Joe Orduna
- Orduna in 1975

No. 49, 37
- Position: Running back

Personal information
- Born: November 6, 1948 (age 77) Omaha, Nebraska, U.S.
- Listed height: 6 ft 0 in (1.83 m)
- Listed weight: 195 lb (88 kg)

Career information
- High school: Omaha Central
- College: Nebraska
- NFL draft: 1971 (2nd round, 49th overall pick)

Career history
- San Francisco 49ers (1971)*; New York Giants (1972–1973); Baltimore Colts (1974);
- * Offseason or practice squad member only

Awards and highlights
- National champion (1970); Second-team All-American (1970); First-team All-Big Eight (1970); Second-team All-Big Eight (1968);

Career NFL statistics
- Games played: 39
- Starts: 7
- Rushing yards: 236
- Average: 3.3
- Touchdowns: 3
- Stats at Pro Football Reference

= Joe Orduna =

American football player (born 1948)

Joseph Manuel Orduna (born November 6, 1948) is an American former professional football player who was a running back in the National Football League (NFL) for the New York Giants and Baltimore Colts from 1972 to 1974.

==Biography==

Joe Orduna played college football for the Nebraska Cornhuskers, where he ran for over 100 yards 4 times. He was the Cornhusker's leading rusher in their 1970 National Championship season with 834 yards. He was the most valuable player of the 1971 Coaches All-America Game. Over his career at Nebraska he rushed for 1958 yards. He was selected by the San Francisco 49ers in the 2nd round (49th pick overall) of the 1971 NFL draft. He spent the 1971 season on the 49ers taxi squad due to a leg injury suffered in the final preseason game and did not play a game for them.

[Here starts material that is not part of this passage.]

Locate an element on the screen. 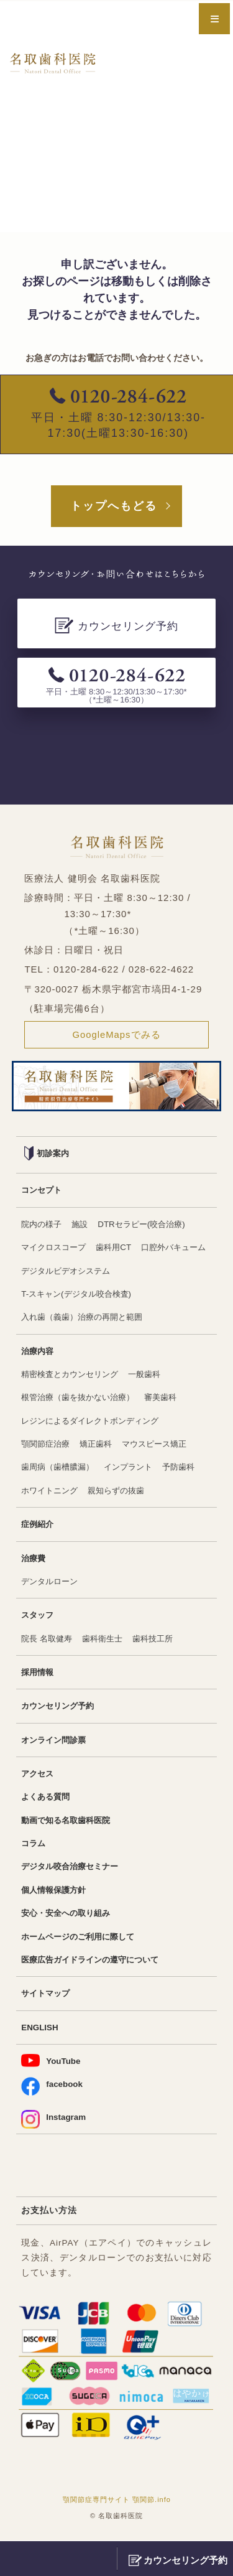  入れ歯（義歯）治療の再開と範囲 is located at coordinates (86, 1318).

The Giants acquired Orduna on waivers from the 49ers just before the beginning of the 1972 season. He was active for the Giants first game of the 1972 season but was deactivated for the next 3 games before he was reactivated due to injuries to other running backs. Orduna ended up playing 11 games for the Giants in 1972, starting 4. He rushed for 129 yards on 36 carries with 1 touchdown.

In 1973 Orduna played in all 14 games for the Giants, starting 3 and rushing for 104 yards on 36 attempts with 1 touchdown. Before the 1974 season the Giants traded him along with a draft choice to the Colts for defensive end Roy Hilton. Although he played in all 14 games for the Colts in 1974, he rushed only twice for 3 yards and 1 touchdown, all coming in an October 20 game against the New York Jets. The Colts waived him before the 1975 season due to an excess of running backs on the team, and he was not picked up by any other team.